Source information -
***

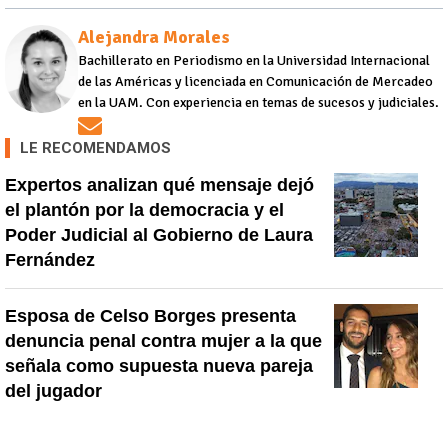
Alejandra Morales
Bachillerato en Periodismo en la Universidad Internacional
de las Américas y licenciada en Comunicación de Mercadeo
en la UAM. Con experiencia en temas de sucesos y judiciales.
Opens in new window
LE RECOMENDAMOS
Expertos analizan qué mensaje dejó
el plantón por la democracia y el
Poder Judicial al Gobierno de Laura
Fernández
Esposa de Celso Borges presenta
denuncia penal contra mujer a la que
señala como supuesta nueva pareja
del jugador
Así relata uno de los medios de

***

Work instructions - Write out the material exactly as it stands, omitting every picture.

Your response -
Alejandra Morales
Bachillerato en Periodismo en la Universidad Internacional
de las Américas y licenciada en Comunicación de Mercadeo
en la UAM. Con experiencia en temas de sucesos y judiciales.
Opens in new window
LE RECOMENDAMOS
Expertos analizan qué mensaje dejó
el plantón por la democracia y el
Poder Judicial al Gobierno de Laura
Fernández
Esposa de Celso Borges presenta
denuncia penal contra mujer a la que
señala como supuesta nueva pareja
del jugador
Así relata uno de los medios de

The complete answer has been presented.